> **ACTION ITEM**: Across the following data, state how many lines include the word "great". Provide the number alone.

> **INPUT**:
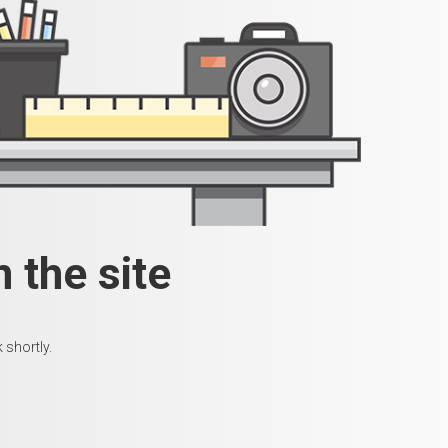
 the site
 shortly.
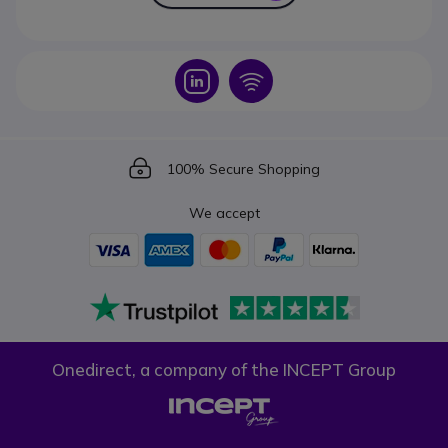
Icon
Icon
Icon
100% Secure Shopping
We accept
Onedirect, a company of the INCEPT Group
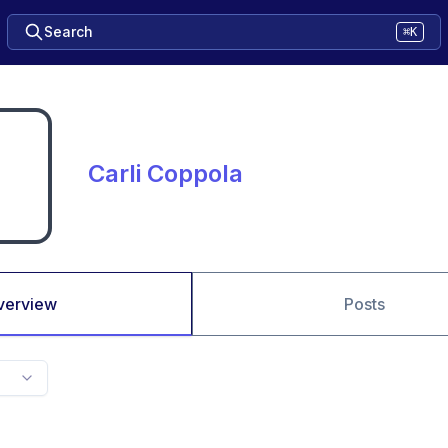
Search
⌘K
Carli Coppola
verview
Posts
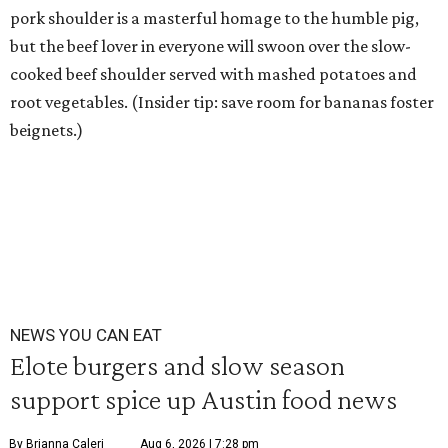
pork shoulder is a masterful homage to the humble pig,
but the beef lover in everyone will swoon over the slow-
cooked beef shoulder served with mashed potatoes and
root vegetables. (Insider tip: save room for bananas foster
beignets.)
NEWS YOU CAN EAT
Elote burgers and slow season
support spice up Austin food news
By Brianna Caleri
Aug 6, 2026 | 7:28 pm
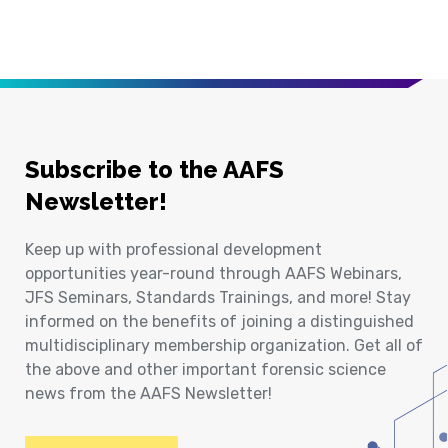
Subscribe to the AAFS
Newsletter!
Keep up with professional development
opportunities year-round through AAFS Webinars,
JFS Seminars, Standards Trainings, and more! Stay
informed on the benefits of joining a distinguished
multidisciplinary membership organization. Get all of
the above and other important forensic science
news from the AAFS Newsletter!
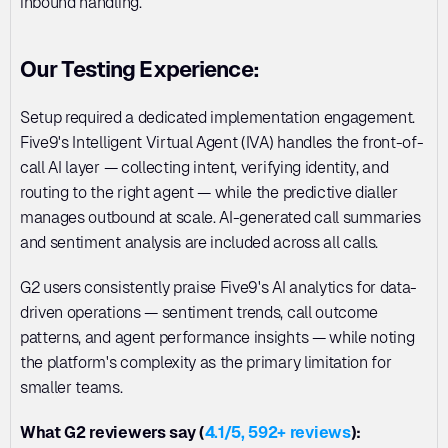
inbound handling.
Our Testing Experience:
Setup required a dedicated implementation engagement. 
Five9's Intelligent Virtual Agent (IVA) handles the front-of-
call AI layer — collecting intent, verifying identity, and 
routing to the right agent — while the predictive dialler 
manages outbound at scale. AI-generated call summaries 
and sentiment analysis are included across all calls.
G2 users consistently praise Five9's AI analytics for data-
driven operations — sentiment trends, call outcome 
patterns, and agent performance insights — while noting 
the platform's complexity as the primary limitation for 
smaller teams.
What G2 reviewers say (
4.1/5, 592+ reviews
):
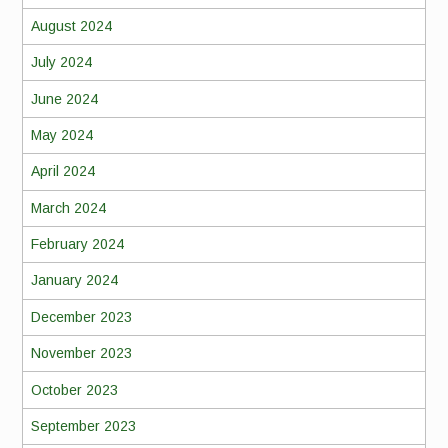
August 2024
July 2024
June 2024
May 2024
April 2024
March 2024
February 2024
January 2024
December 2023
November 2023
October 2023
September 2023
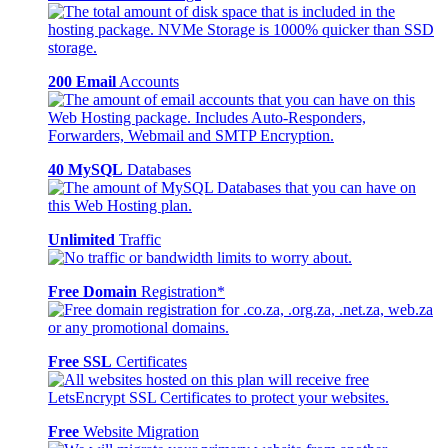
200 Email
Accounts
40 MySQL
Databases
Unlimited
Traffic
Free Domain
Registration*
Free SSL
Certificates
Free
Website Migration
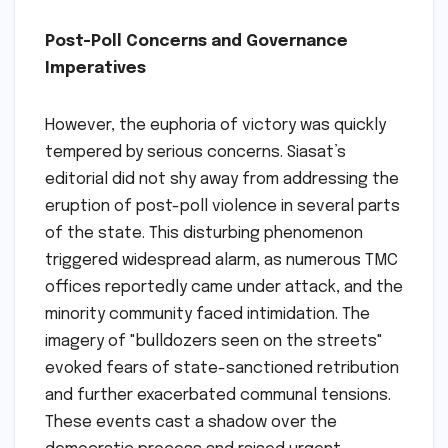
Post-Poll Concerns and Governance
Imperatives
However, the euphoria of victory was quickly
tempered by serious concerns. Siasat’s
editorial did not shy away from addressing the
eruption of post-poll violence in several parts
of the state. This disturbing phenomenon
triggered widespread alarm, as numerous TMC
offices reportedly came under attack, and the
minority community faced intimidation. The
imagery of "bulldozers seen on the streets"
evoked fears of state-sanctioned retribution
and further exacerbated communal tensions.
These events cast a shadow over the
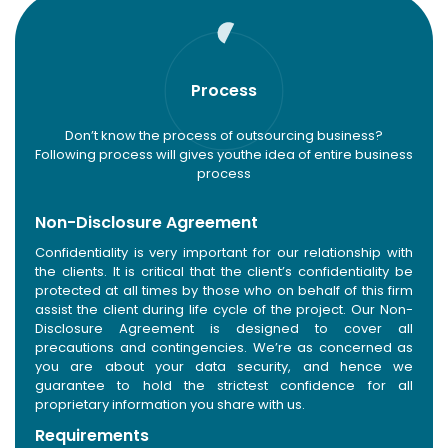
Process
Don’t know the process of outsourcing business?
Following process will gives you
the idea of entire business
process
Non-Disclosure Agreement
Confidentiality is very important for our relationship with
the clients. It is critical that the client’s confidentiality be
protected at all times by those who on behalf of this firm
assist the client during life cycle of the project. Our Non-
Disclosure Agreement is designed to cover all
precautions and contingencies. We’re as concerned as
you are about your data security, and hence we
guarantee to hold the strictest confidence for all
proprietary information you share with us.
Requirements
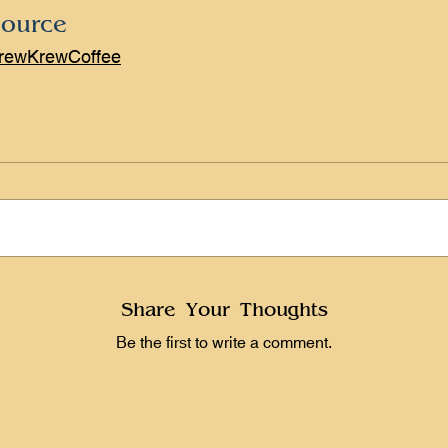
ource
rewKrewCoffee
Share Your Thoughts
Be the first to write a comment.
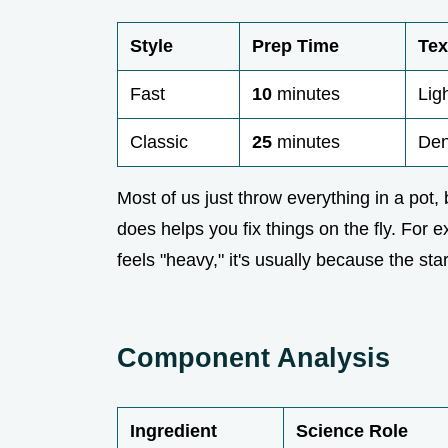
Style
Prep Time
Tex
Fast
10
minutes
Lig
Classic
25
minutes
Den
Most of us just throw everything in a pot,
does helps you fix things on the fly. For
feels "heavy," it's usually because the st
Component Analysis
Ingredient
Science Role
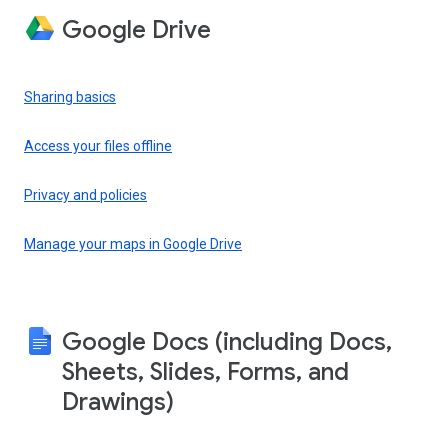
Google Drive
Sharing basics
Access your files offline
Privacy and policies
Manage your maps in Google Drive
Google Docs (including Docs,
Sheets, Slides, Forms, and
Drawings)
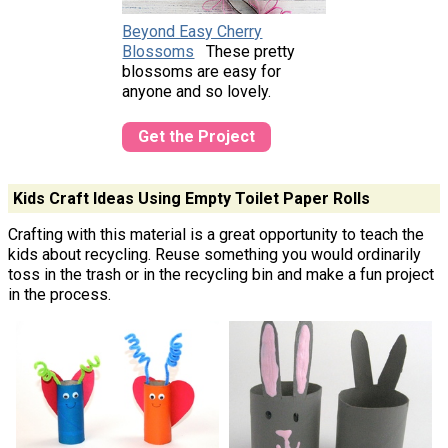
Beyond Easy Cherry
Blossoms
These pretty
blossoms are easy for
anyone and so lovely.
Get the Project
Kids Craft Ideas Using Empty Toilet Paper Rolls
Crafting with this material is a great opportunity to teach the
kids about recycling. Reuse something you would ordinarily
toss in the trash or in the recycling bin and make a fun project
in the process.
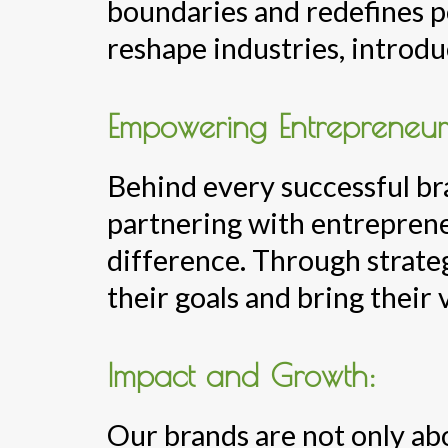
boundaries and redefines po
reshape industries, introdu
Empowering Entrepreneur
Behind every successful bra
partnering with entreprene
difference. Through strate
their goals and bring their v
Impact and Growth:
Our brands are not only abo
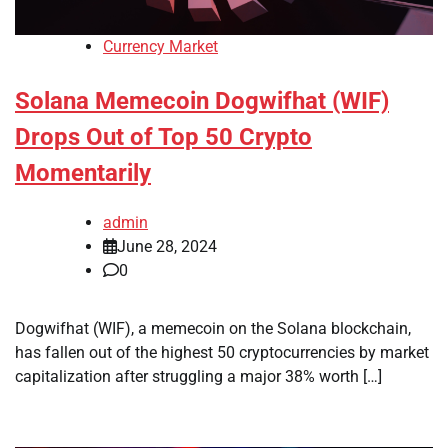
Currency Market
Solana Memecoin Dogwifhat (WIF)
Drops Out of Top 50 Crypto
Momentarily
admin
June 28, 2024
0
Dogwifhat (WIF), a memecoin on the Solana blockchain,
has fallen out of the highest 50 cryptocurrencies by market
capitalization after struggling a major 38% worth […]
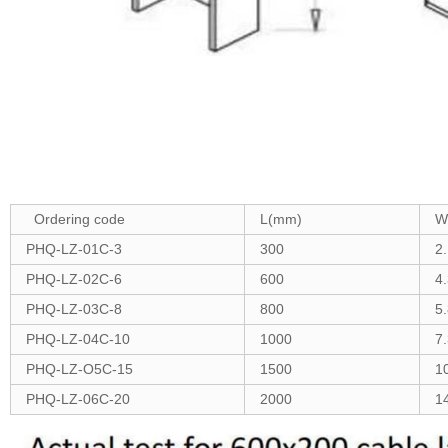
Ordering code
L(mm)
W
PHQ-LZ-01C-3
300
2
PHQ-LZ-02C-6
600
4
PHQ-LZ-03C-8
800
5
PHQ-LZ-04C-10
1000
7
PHQ-LZ-O5C-15
1500
1
PHQ-LZ-06C-20
2000
1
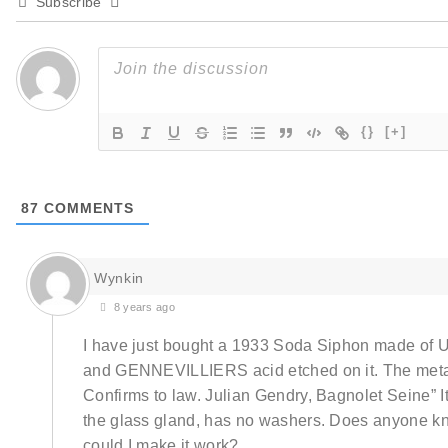
Subscribe
{}
[+]
87
COMMENTS
Wynkin
8 years ago
I have just bought a 1933 Soda Siphon made of
and GENNEVILLIERS acid etched on it. The meta
Confirms to law. Julian Gendry, Bagnolet Seine” It
the glass gland, has no washers. Does anyone k
could I make it work?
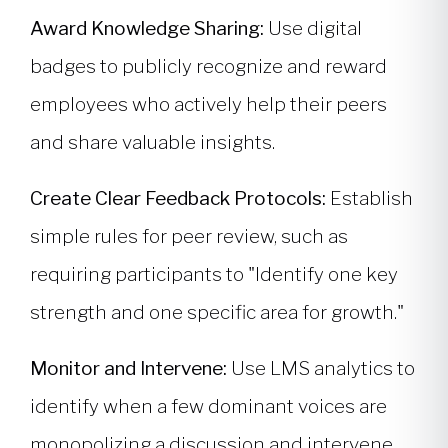
Award Knowledge Sharing:
Use digital
badges to publicly recognize and reward
employees who actively help their peers
and share valuable insights.
Create Clear Feedback Protocols:
Establish
simple rules for peer review, such as
requiring participants to "Identify one key
strength and one specific area for growth."
Monitor and Intervene:
Use LMS analytics to
identify when a few dominant voices are
monopolizing a discussion and intervene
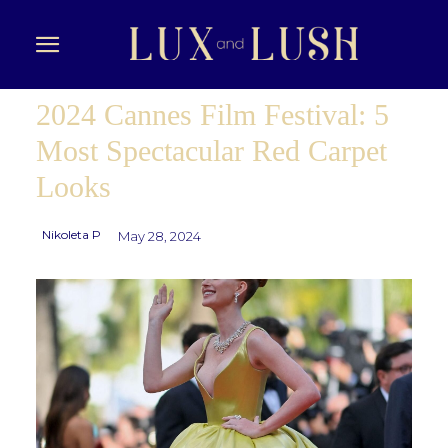
2024 Cannes Film Festival: 5
Most Spectacular Red Carpet
Looks
Nikoleta P
May 28, 2024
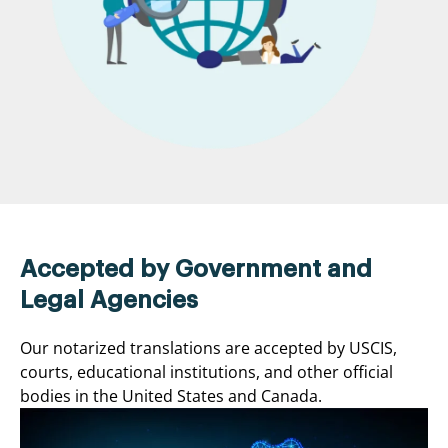
Accepted by Government and
Legal Agencies
Our notarized translations are accepted by USCIS,
courts, educational institutions, and other official
bodies in the United States and Canada.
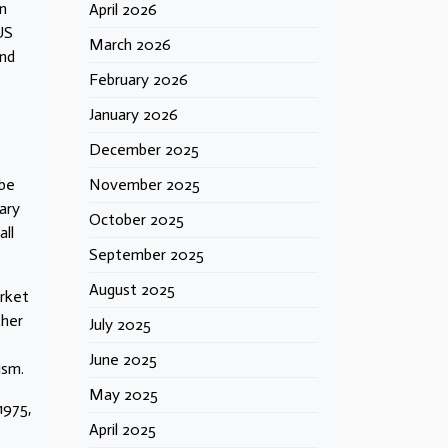
en
April 2026
US
March 2026
and
February 2026
January 2026
December 2025
 be
November 2025
ary
October 2025
all
September 2025
August 2025
arket
ther
July 2025
June 2025
ism.
May 2025
1975,
April 2025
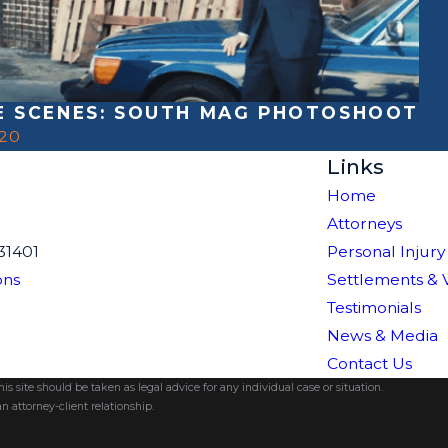
E SCENES: SOUTH MAG PHOTOSHOOT
020
Links
Home
Attorneys
31401
Personal Injury
ons
Settlements & 
Testimonials
News & Media
Contact Us
s site should be taken as legal advice for any individual case or situation.
n attorney-client relationship.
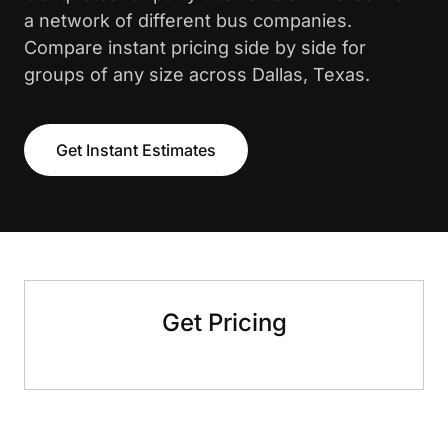
a network of different bus companies.
Compare instant pricing side by side for
groups of any size across Dallas, Texas.
Get Instant Estimates
Get Pricing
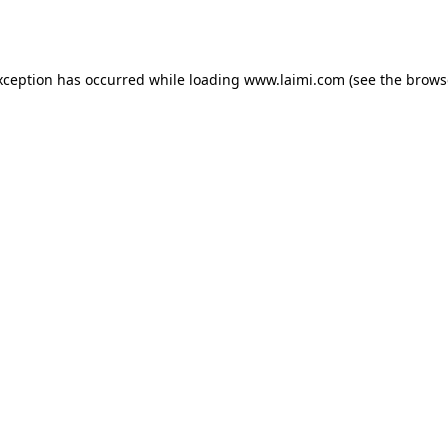
xception has occurred while loading
www.laimi.com
(see the
brows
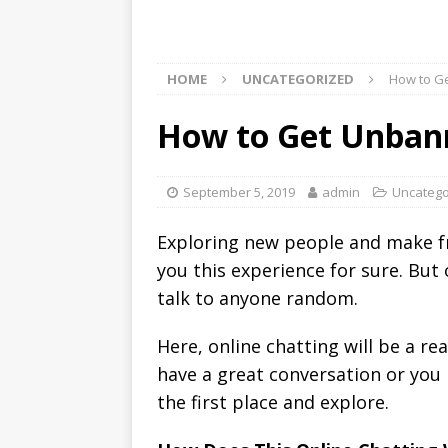
HOME
UNCATEGORIZED
How to G
How to Get Unba
September 5, 2019
admin
Uncatego
Exploring new people and make fr
you this experience for sure. But
talk to anyone random.
Here, online chatting will be a r
have a great conversation or you h
the first place and explore.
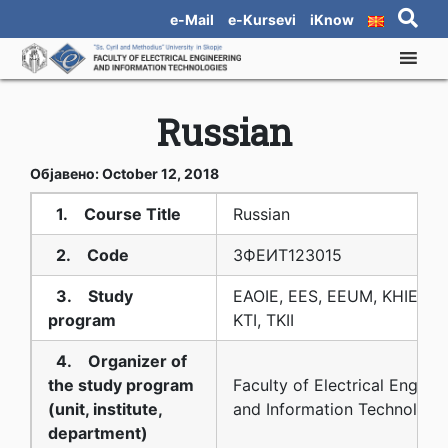
e-Mail
e-Kursevi
iKnow
Russian
Објавено: October 12, 2018
1. Course Title
Russian
2. Code
3ФЕИТ12З015
3. Study
EAOIE, EES, EEUM, KHIE, KS
program
KTI, TKII
4. Organizer of
the study program
Faculty of Electrical Engine
(unit, institute,
and Information Technologi
department)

> **EXERCISE SOLUTION**: 2